Spesso le due piattaforme sono state valutate come nemiche e concorrenti, una dicotomia perfetta per confondere i neofiti del mondo del digital marketing. Ma non è così.

E come spesso accade in questo settore, la risposta alla domanda che ci siamo posti all’inizio è “dipende”.

Perché dipende? Prima di addentrarci nel vasto ventaglio che comprende questa espressione sarà bene capire quali sono le differenze tra Google Ads e Facebook Ads.

Differenze tra Google Ads e Facebook Ads

Google Ads è la più grande piattaforma pubblicitaria PPC, tanto che spesso i due termini vengono utilizzati come sinonimi.
Come abbiamo detto in passato, Google Ads dispone di diversi tipi di campagna (Search, Display, Shopping, App, Intelligente e Discovery) con l’obiettivo comune di raggiungere nei modi più disparati l’utente nel suo percorso di acquisto.

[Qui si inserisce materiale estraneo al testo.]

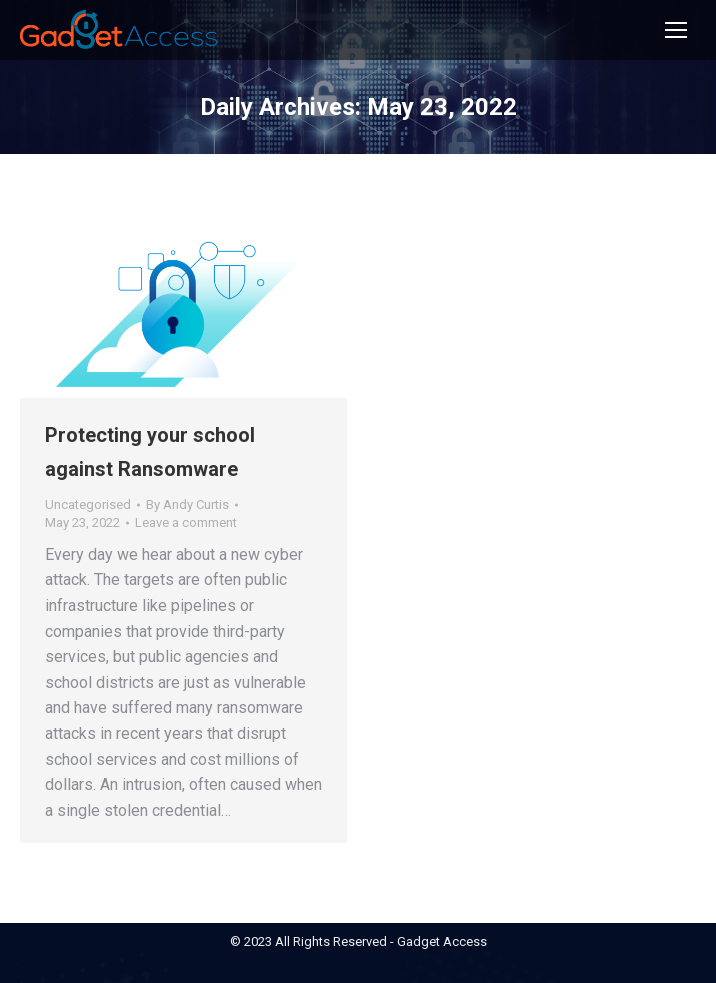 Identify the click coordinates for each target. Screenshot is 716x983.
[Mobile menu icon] (676, 30)
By (187, 504)
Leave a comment (186, 522) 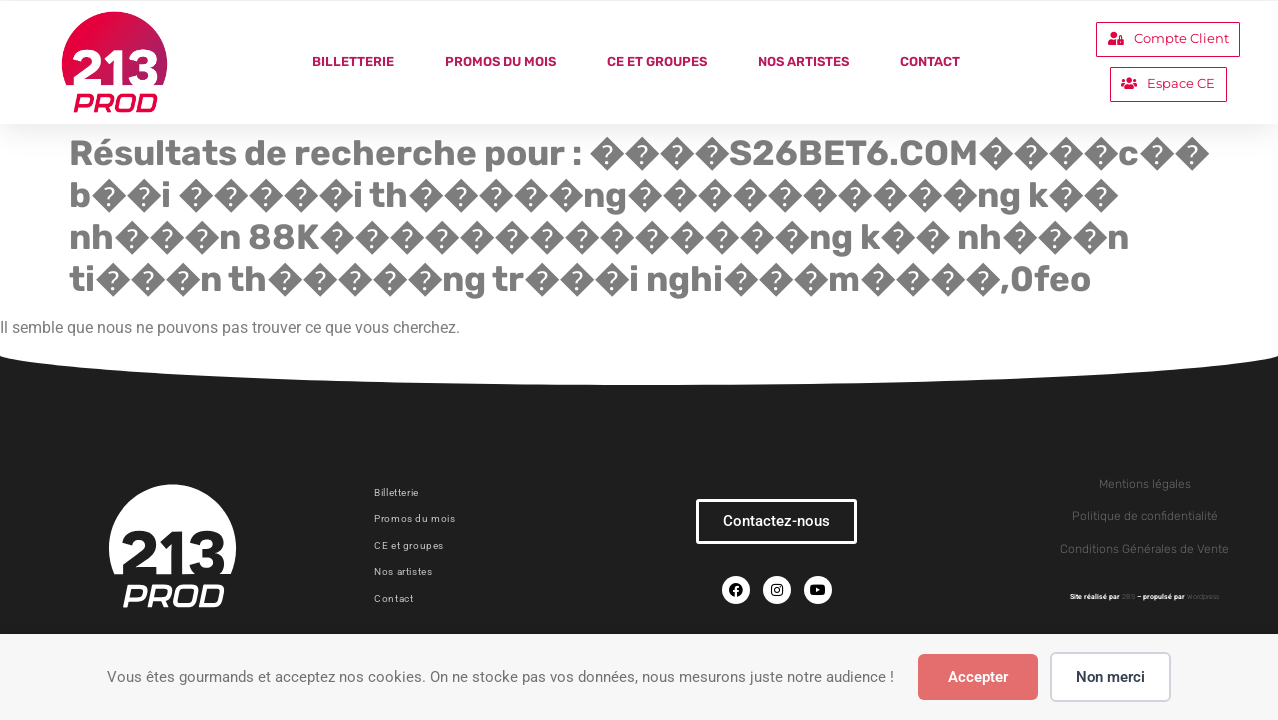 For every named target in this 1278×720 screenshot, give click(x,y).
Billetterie (353, 61)
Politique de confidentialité (1145, 516)
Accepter (978, 677)
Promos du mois (500, 61)
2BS (1128, 596)
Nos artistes (803, 61)
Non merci (1110, 677)
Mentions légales (1145, 484)
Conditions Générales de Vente (1144, 549)
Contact (930, 61)
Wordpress (1203, 596)
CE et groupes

Anche Facebook può vantare un pubblico globale estremamente vasto. Grazie ai differenti tipi di campagne e alle diverse funzionalità (pensiamo ad esempio alle funzioni di A/B test o look-a-like), è in grado di pubblicizzare prodotti e servizi alle persone in base ai loro interessi e al loro comportamento sulla piattaforma.

Molto spesso la principale differenza che viene additata a questi due big è il modo in cui intercettano gli utenti: Google Ads restituisce all’utente risultati pertinenti mentre li sta cercando (meccanismo pull) mentre gli annunci di Facebook Ads si basano su un meccanismo push, in quanto l’utente sta passando il suo tempo libero scorrendo la bacheca e nel mentre incontra dei formati pubblicitari.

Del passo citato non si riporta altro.